For the DGX B300 architecture, SuperPODs are deployed in groups of scalable units (SUs), each containing 64 nodes. NVIDIA’s certification ensures any DGX system slots seamlessly into BasePOD or SuperPOD blueprints without modification.  The DGX SuperPOD architectures have been recently updated with the release of the B300.

See: NVIDIA SuperPOD with DGX B300 Systems, NVIDIA Quantum-X800 InfiniBand switching and AC Power Reference Architecture

See: NVIDIA SuperPOD DGX B300 Systems, Spectrum-4 Ethernet and DC Busbar Power Reference Architecture

See: NVIDIA DGX BasePOD: The Infrastructure Foundation for Enterprise AI Reference Architecture Featuring NVIDIA DGX B200, H200 and H100 Systems

When we look at the DGX storage components, there are different options available for DGX BasePod and DGX SuperPod Storage

BasePod Storage VendorsSuperPod Storage Vendors
DDNDDN
DellDell
Hewlett Packard EnterpriseIBM
Hitachi VantaraNetApp
IBMPureStorage
NetAppVAST
Pure StorageWEKA
VAST
WEKA

Storage is one of those infrastructure areas I know way too much about, so stay tuned for detailed guides on picking the right storage for your BasePOD or SuperPOD architecture.
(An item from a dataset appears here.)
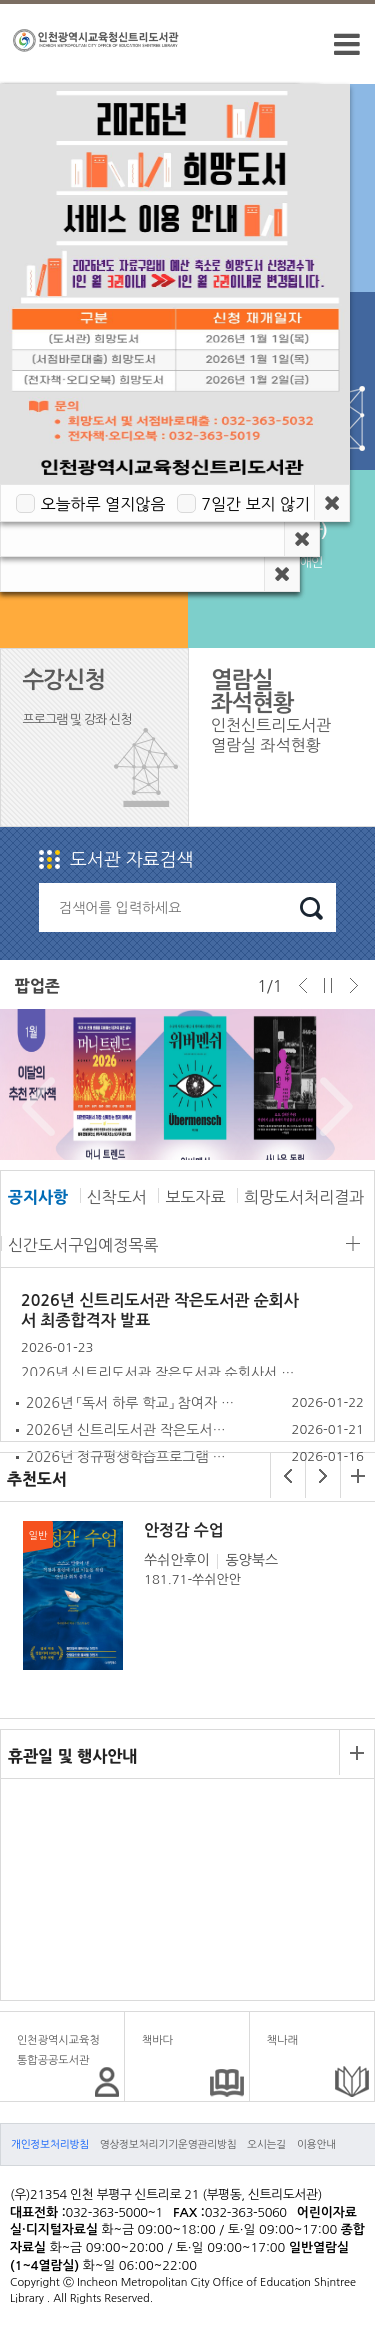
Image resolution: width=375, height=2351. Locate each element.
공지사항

DGX Rack Scale – DGX GB300 NVL72

Now let’s talk DGX at a different scale. The DGX GB300 NVL72 is a rack scale DGX system. The rack is fully liquid cooled and integrates 72 Blackwell Ultra GPUs and 36 NVIDIA Grace GPUs.

This means the 72 Blackwell Ultra GPUs form a single NVLink domain, and act as a gigantic rack size GPU. Think huge frontier models with tens of thousands of parameters.

This level of system also requires more extensive data center facilities consideration, as it draws around 150kW per rack

Conclusion

NVIDIA DGX represents the gold standard for production AI infrastructure. From individual nodes to exascale AI factories, DGX provides the proven foundation for training and deploying the world’s most advanced AI models.

NVIDIA DGX Systems come in multiple form factors, from DGX Systems that contain 8 GPUs and consume 8 RUs and are clustered, to DGX Rack Scale systems with 72 GPUs. The flexibility of the DGX platform allows a solution for every organization, from those starting with in house RAG and inference to those AI giants building the future of foundational models.